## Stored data
——————

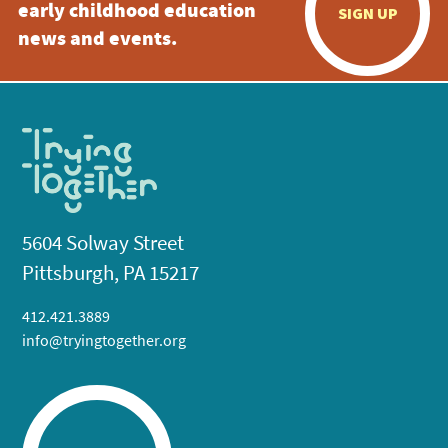
early childhood education
SIGN UP
news and events.
5604 Solway Street
Pittsburgh, PA 15217
412.421.3889
info@tryingtogether.org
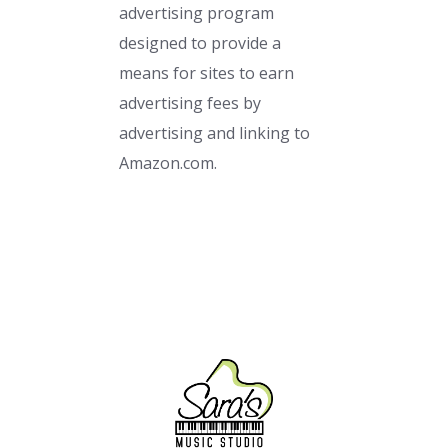
advertising program
designed to provide a
means for sites to earn
advertising fees by
advertising and linking to
Amazon.com.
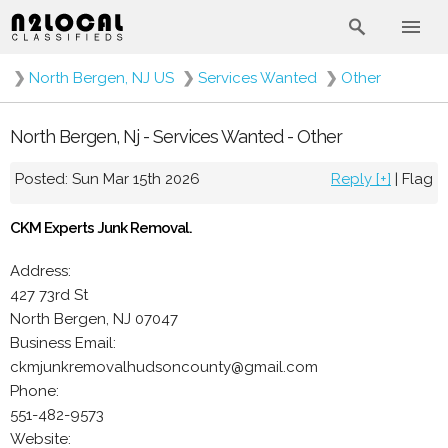
❯
North Bergen, NJ US
❯
Services Wanted
❯
Other
North Bergen, Nj - Services Wanted - Other
Posted: Sun Mar 15th 2026
Reply [+]
|
Flag
CKM Experts Junk Removal.
Address:
427 73rd St
North Bergen, NJ 07047
Business Email:
ckmjunkremovalhudsoncounty@gmail.com
Phone:
551-482-9573
Website:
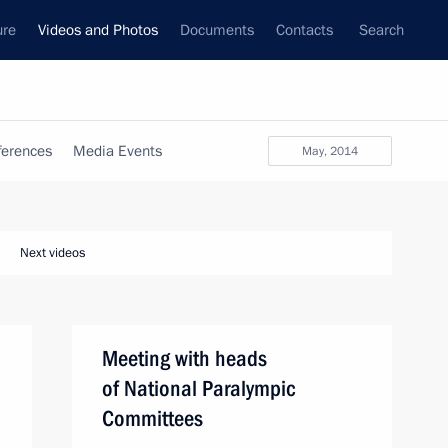
ure
Videos and Photos
Documents
Contacts
Search
ferences
Media Events
May, 2014
Next videos
Meeting with heads
of National Paralympic
Committees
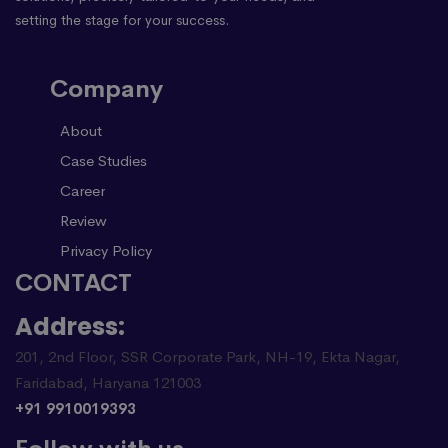
setting the stage for your success.
Company
About
Case Studies
Career
Review
Privacy Policy
CONTACT
Address:
201, 2nd Floor, SSR Corporate Park, NH-19, Ekta Nagar,
Faridabad, Haryana 121003
+91 9910019393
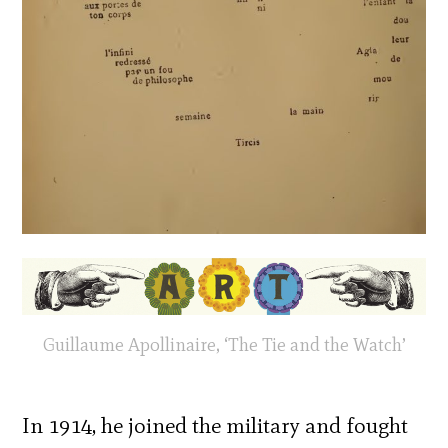
Guillaume Apollinaire, ‘The Tie and the Watch’
In 1914, he joined the military and fought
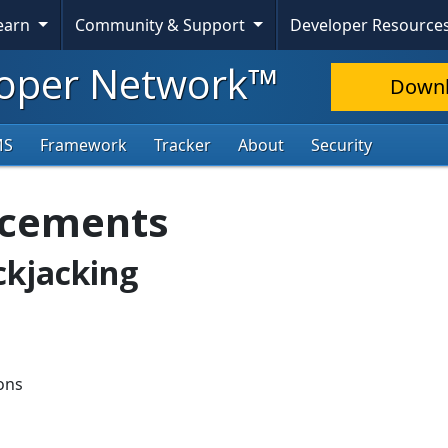
Learn
Community & Support
Developer Resource
oper Network™
Down
MS
Framework
Tracker
About
Security
ncements
ickjacking
ions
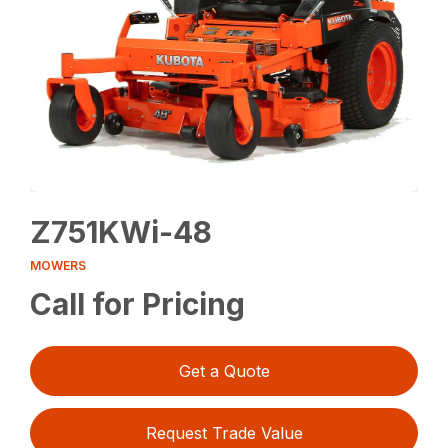
Z751KWi-48
MOWERS
Call for Pricing
Get a Quote
Request Trade Value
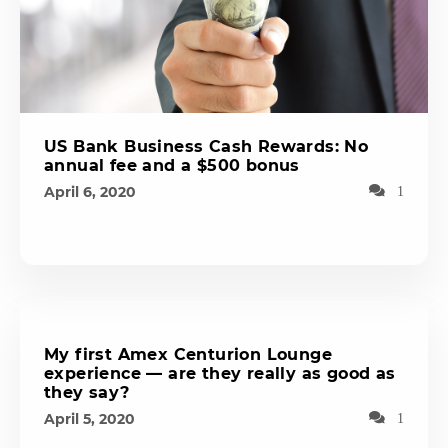
US Bank Business Cash Rewards: No
annual fee and a $500 bonus
April 6, 2020
1
My first Amex Centurion Lounge
experience — are they really as good as
they say?
April 5, 2020
1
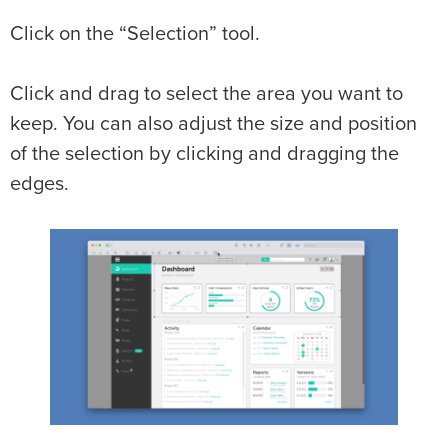
Click on the “Selection” tool.
Click and drag to select the area you want to
keep. You can also adjust the size and position
of the selection by clicking and dragging the
edges.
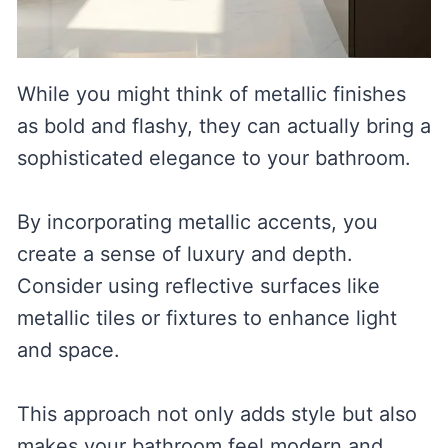
While you might think of metallic finishes
as bold and flashy, they can actually bring a
sophisticated elegance to your bathroom.
By incorporating metallic accents, you
create a sense of luxury and depth.
Consider using reflective surfaces like
metallic tiles or fixtures to enhance light
and space.
This approach not only adds style but also
makes your bathroom feel modern and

——————

## Exercise prompt
The answer is the records above, repeated exactly, with no picture in it.

## Response to the task
early childhood education
SIGN UP
news and events.
5604 Solway Street
Pittsburgh, PA 15217
412.421.3889
info@tryingtogether.org
advertising program
designed to provide a
means for sites to earn
advertising fees by
advertising and linking to
Amazon.com.
❯
North Bergen, NJ US
❯
Services Wanted
❯
Other
North Bergen, Nj - Services Wanted - Other
Posted: Sun Mar 15th 2026
Reply [+]
|
Flag
CKM Experts Junk Removal.
Address:
427 73rd St
North Bergen, NJ 07047
Business Email:
ckmjunkremovalhudsoncounty@gmail.com
Phone:
551-482-9573
Website:
ure
Videos and Photos
Documents
Contacts
Search
ferences
Media Events
May, 2014
Next videos
Meeting with heads
of National Paralympic
Committees
setting the stage for your success.
Company
About
Case Studies
Career
Review
Privacy Policy
CONTACT
Address:
201, 2nd Floor, SSR Corporate Park, NH-19, Ekta Nagar,
Faridabad, Haryana 121003
+91 9910019393
Guillaume Apollinaire, ‘The Tie and the Watch’
In 1914, he joined the military and fought
Learn
Community & Support
Developer Resource
oper Network™
Down
MS
Framework
Tracker
About
Security
ncements
ickjacking
ions
Z751KWi-48
MOWERS
Call for Pricing
Get a Quote
Request Trade Value
US Bank Business Cash Rewards: No
annual fee and a $500 bonus
April 6, 2020
1
My first Amex Centurion Lounge
experience — are they really as good as
they say?
April 5, 2020
1
Click on the “Selection” tool.
Click and drag to select the area you want to
keep. You can also adjust the size and position
of the selection by clicking and dragging the
edges.
While you might think of metallic finishes
as bold and flashy, they can actually bring a
sophisticated elegance to your bathroom.
By incorporating metallic accents, you
create a sense of luxury and depth.
Consider using reflective surfaces like
metallic tiles or fixtures to enhance light
and space.
This approach not only adds style but also
makes your bathroom feel modern and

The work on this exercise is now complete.